St Kiaran's Church stands on the inland side of the main road running along Loch Indaal some three quarters of a mile north of the village of Port Charlotte. Today it is one of two active Church of Scotland churches which serve the Rhinns of Islay. The other is Portnahaven Parish Church, and the two share a Minister.
Islay's population peaked at over 15,000 in 1841, but had dropped to fewer than half that number by the end of the century through clearance and emigration. Over the same period, and subsequently, the patterns of settlement also changed dramatically. In the 1800s the parish covering northern and north western Islay was known as "Kilchoman and Kilchiaran", and the focus of worship was the large and long established church at Kilchoman near the north west coast.
The development of distilleries on the Loch Indaal side of the Rhinns of Islay and of the village of Port Charlotte meant that an increasingly large proportion of the population lived on this side of the peninsula.
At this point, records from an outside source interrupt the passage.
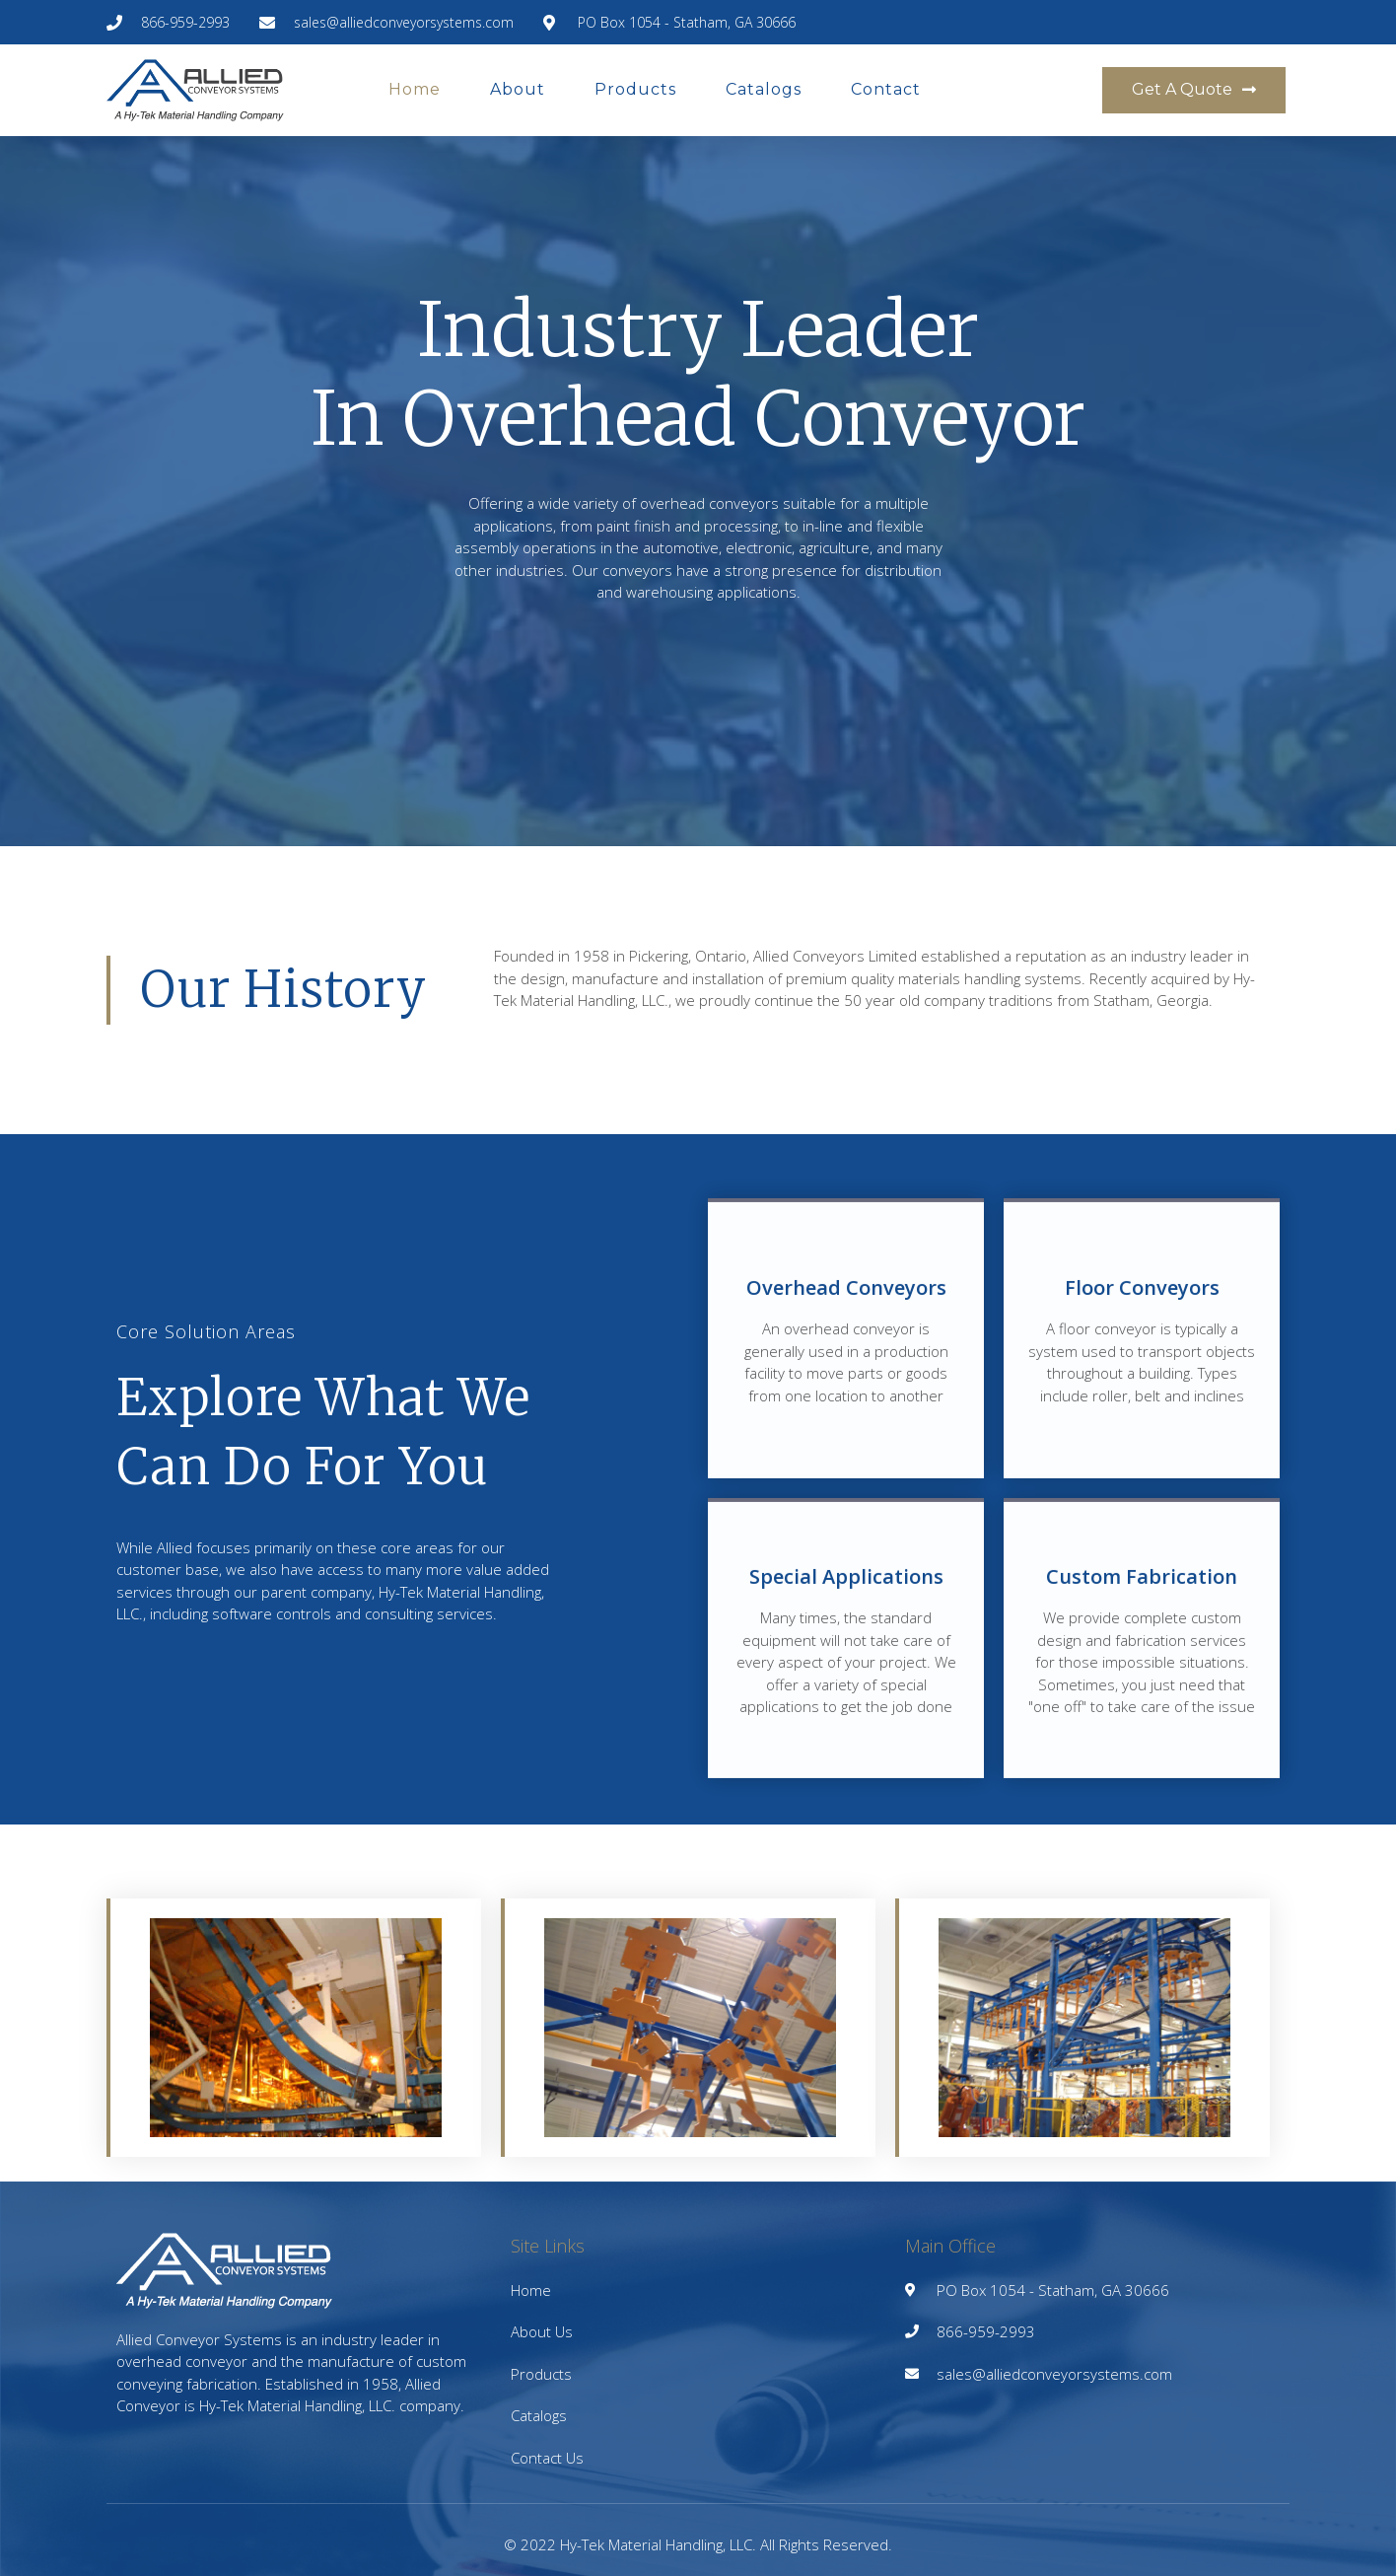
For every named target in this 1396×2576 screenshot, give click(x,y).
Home (414, 89)
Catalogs (764, 89)
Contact (886, 89)
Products (635, 89)
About (517, 89)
St Kiaran's Church was built in 1897 to provide a place of worship in a location more convenient for the parishioners. The church was planned by Peter MacGregor Chalmers, a Glasgow architect known for his many churches across Scotland, and for his work on the restorations of Iona Abbey and Paisley Abbey. The dedication to St Kiaran continues the tradition of the medieval Kilchiaran Chapel, whose ruins remain on the opposite side of the Rhinns.
In 1977, St Kiaran's became the parish church and Kilchoman Church, by this time standing in an almost totally depopulated part of the island, was abandoned. The churchyard at Kilchoman remained in use, however, which is why there isn't one at St Kiaran's.
St Kiaran's is aligned almost north-south. Romanesque in style, like many of its architect's churches, its grey stone exterior is nicely offset by the red sandstone dressings around the windows and gables. The drive leads up to a large car park behind the church, but for casual visitors it is possible to pull off the road, from where it is only a short walk up the path to the main door.
The interior is divided into a nave and a chancel by a semicircular sandstone chancel arch. The transept on the east side of the church was originally accessed by two similar arches, though these are now blocked off. The walls are white, which nicely offsets the dark wood of the furniture and the roof.
The focus of the interior is very much its northern end and the chancel. Just within the nave are the pulpit and font, while the chancel itself is home to the communion table. Also in the chancel are two small stained glass windows. These depict elements of the communion. Once shows Christ with a chalice; while the other shows him carrying loaves. The overall result is a church with a nicely welcoming feel, and one which though built for the Church of Scotland harks back strongly to pre-Reformation church architecture.